Vanno evidenziate, poi, la peculiarità e la autonomia della riabilitazione rispetto alle altre cause di estinzione del reato o della pena. In particolare, la riabilitazione si caratterizza rispetto alle cause di estinzione di specifico reato o di specifica pena per un connotato di efficacia generale e residuale: essa, infatti, è astrattamente idonea ad estinguere anche ogni ulteriore conseguenza che norme eventualmente sopravvenute alla sua concessione possano far derivare dalla medesima condanna per cui essa è intervenuta. Da tale operatività della riabilitazione in ordine ad ogni possibile effetto della condanna, e non soltanto a quelli già verificatisi, consegue, poi, che debba ritenersi sussistere l’interesse a richiedere il relativo provvedimento per il solo fatto che risulti intervenuta sentenza di condanna dalla quale non si sia già stati riabilitati. La riabilitazione presuppone, inoltre, proprio l’esecuzione o altro modo di estinzione della pena principale inflitta con la condanna.

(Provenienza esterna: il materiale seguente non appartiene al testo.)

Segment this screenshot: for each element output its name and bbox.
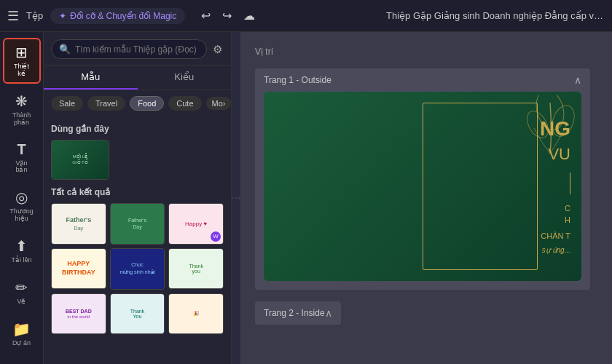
sidebar-item-ung-dung[interactable]: ⊞ Ứng dụng — [3, 356, 41, 364]
template-item[interactable]: ThankYou — [110, 293, 165, 335]
template-item[interactable]: Father'sDay — [110, 203, 165, 245]
page1-label: Trang 1 - Outside — [264, 75, 332, 85]
position-label: Vị trí — [255, 47, 273, 57]
templates-panel: 🔍 ⚙ Mẫu Kiểu Sale Travel Food Cute Mo› D… — [44, 32, 232, 364]
thiet-ke-icon: ⊞ — [15, 44, 28, 61]
panel-search-area: 🔍 ⚙ — [44, 32, 231, 66]
template-item[interactable]: BEST DAD in the world — [51, 293, 106, 335]
chip-more[interactable]: Mo› — [206, 97, 231, 110]
card-text-ng: NG — [540, 119, 570, 139]
sidebar-item-label: Thương hiệu — [9, 208, 34, 223]
sidebar-item-label: Vẽ — [17, 298, 26, 306]
sidebar-item-label: Tải lên — [11, 257, 31, 264]
sidebar-item-van-ban[interactable]: T Văn bản — [3, 135, 41, 181]
page1-card[interactable]: NG VU CH CHÂN T sự ứng... — [264, 92, 581, 281]
template-item[interactable]: 🎉 — [168, 293, 224, 335]
file-menu[interactable]: Tệp — [26, 10, 43, 21]
canvas-page-1: Trang 1 - Outside ∧ — [255, 68, 590, 290]
topbar-actions: ↩ ↪ ☁ — [198, 7, 258, 24]
sidebar-item-label: Thành phần — [10, 112, 34, 127]
sidebar-item-label: Dự án — [12, 340, 31, 347]
du-an-icon: 📁 — [12, 320, 31, 338]
tab-mau[interactable]: Mẫu — [44, 66, 138, 90]
search-icon: 🔍 — [59, 44, 71, 55]
template-item[interactable]: HAPPYBIRTHDAY — [51, 248, 106, 290]
chip-travel[interactable]: Travel — [87, 96, 125, 111]
document-title: Thiệp Gặp Giảng sinh Doanh nghiệp Đẳng c… — [386, 10, 605, 21]
panel-content: Dùng gần đây MỜI LỄGIỖ TỔ Tất cả kết quả — [44, 116, 231, 364]
recent-template-item[interactable]: MỜI LỄGIỖ TỔ — [51, 140, 109, 180]
recent-templates-grid: MỜI LỄGIỖ TỔ — [51, 140, 224, 180]
sidebar-item-du-an[interactable]: 📁 Dự án — [3, 314, 41, 353]
sidebar-item-label: Thiết kế — [10, 63, 34, 78]
icon-sidebar: ⊞ Thiết kế ❋ Thành phần T Văn bản ◎ Thươ… — [0, 32, 44, 364]
filter-chips: Sale Travel Food Cute Mo› — [44, 90, 231, 116]
filter-button[interactable]: ⚙ — [211, 41, 224, 58]
sidebar-item-thuong-hieu[interactable]: ◎ Thương hiệu — [3, 183, 41, 229]
sidebar-item-thanh-phan[interactable]: ❋ Thành phần — [3, 87, 41, 132]
panel-tabs: Mẫu Kiểu — [44, 66, 231, 90]
card-green-background: NG VU CH CHÂN T sự ứng... — [264, 92, 581, 281]
page2-label: Trang 2 - Inside — [264, 308, 325, 318]
results-grid: Father's Day Father'sDay Happy ♥ — [51, 203, 224, 334]
tai-len-icon: ⬆ — [15, 237, 28, 255]
card-text-vu: VU — [548, 145, 570, 164]
template-item[interactable]: Father's Day — [51, 203, 106, 245]
ve-icon: ✏ — [15, 279, 28, 296]
recent-section-title: Dùng gần đây — [51, 124, 224, 134]
sidebar-item-ve[interactable]: ✏ Vẽ — [3, 273, 41, 312]
drag-icon: ⋮ — [231, 194, 241, 202]
search-input[interactable] — [75, 44, 199, 55]
undo-button[interactable]: ↩ — [198, 7, 213, 24]
cloud-save-button[interactable]: ☁ — [240, 7, 258, 24]
template-item[interactable]: Thankyou — [168, 248, 224, 290]
sidebar-item-label: Văn bản — [10, 160, 34, 175]
template-item[interactable]: Happy ♥ W — [168, 203, 224, 245]
all-results-title: Tất cả kết quả — [51, 187, 224, 197]
card-text-su: sự ứng... — [542, 246, 570, 254]
card-text-area: NG VU CH CHÂN T sự ứng... — [439, 92, 581, 281]
chip-food[interactable]: Food — [130, 96, 164, 111]
topbar: ☰ Tệp ✦ Đổi cỡ & Chuyển đổi Magic ↩ ↪ ☁ … — [0, 0, 612, 32]
chip-cute[interactable]: Cute — [168, 96, 201, 111]
sidebar-item-tai-len[interactable]: ⬆ Tải lên — [3, 232, 41, 270]
page1-header: Trang 1 - Outside ∧ — [255, 68, 590, 92]
panel-resize-handle[interactable]: ⋮ — [232, 32, 240, 364]
template-item[interactable]: Chúcmừng sinh nhật — [110, 248, 165, 290]
canvas-area: Vị trí Trang 1 - Outside ∧ — [240, 32, 612, 364]
magic-dot-icon: ✦ — [59, 11, 66, 21]
van-ban-icon: T — [17, 141, 26, 158]
premium-badge: W — [211, 232, 221, 242]
tab-kieu[interactable]: Kiểu — [138, 66, 232, 90]
page2-collapse-button[interactable]: ∧ — [325, 307, 332, 319]
canvas-page-2-header: Trang 2 - Inside ∧ — [255, 301, 341, 325]
card-text-chan: CHÂN T — [541, 232, 570, 240]
card-text-ch: CH — [565, 203, 570, 226]
menu-icon[interactable]: ☰ — [7, 8, 19, 24]
thanh-phan-icon: ❋ — [15, 92, 28, 110]
redo-button[interactable]: ↪ — [219, 7, 235, 24]
page1-collapse-button[interactable]: ∧ — [574, 74, 581, 86]
thuong-hieu-icon: ◎ — [15, 189, 28, 206]
search-box[interactable]: 🔍 — [51, 39, 207, 59]
chip-sale[interactable]: Sale — [51, 96, 83, 111]
main-layout: ⊞ Thiết kế ❋ Thành phần T Văn bản ◎ Thươ… — [0, 32, 612, 364]
magic-label: Đổi cỡ & Chuyển đổi Magic — [70, 11, 176, 21]
sidebar-item-thiet-ke[interactable]: ⊞ Thiết kế — [3, 38, 41, 84]
magic-transform-button[interactable]: ✦ Đổi cỡ & Chuyển đổi Magic — [50, 8, 185, 24]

Lampante, poi, la differenza esistente tra l’istituto della sospensione condizionale della pena e l’istituto della riabilitazione, rimarcando anzi – la non sovrapponibilità degli stessi ma – la alterità coordinabile tra i due istituti laddove è intervenuta a delineare la tempistica di presentazione dell’istanza di riabilitazione nel caso di condanna a pena condizionalmente sospesa. Invero, la sospensione condizionale della pena è disposta prima di qualsiasi verifica circa la condotta successiva alla sentenza di condanna e sulla base di una prognosi di non ricaduta nel reato svolta a tale momento, mentre l’estinzione del reato è istituto che si fonda sul decorso dei termini stabiliti unitamente ad ulteriori elementi (il condannato non commetta entro tali termini un delitto, ovvero una contravvenzione della stessa indole, e adempia gli stessi obblighi impostigli) ed opera ope legis, salva l’eventuale necessità di accertamento da parte del giudice dell’esecuzione. La riabilitazione, infine, costituisce un beneficio che può essere concesso solo a seguito di una pronuncia del Tribunale di sorveglianza con cui si riscontri che sia decorso il termine fissato dalla legge dal giorno in cui la pena principale sia stata eseguita o siasi in altro modo estinta, e il condannato abbia dato prove effettive e costanti di buona condotta.
Da respingere, quindi, la tesi proposta, nella specifica vicenda, dalla donna argentina, tesi mirata a sostenere l’equipollenza o l’equivalenza degli istituti della riabilitazione e della sospensione condizionale della pena.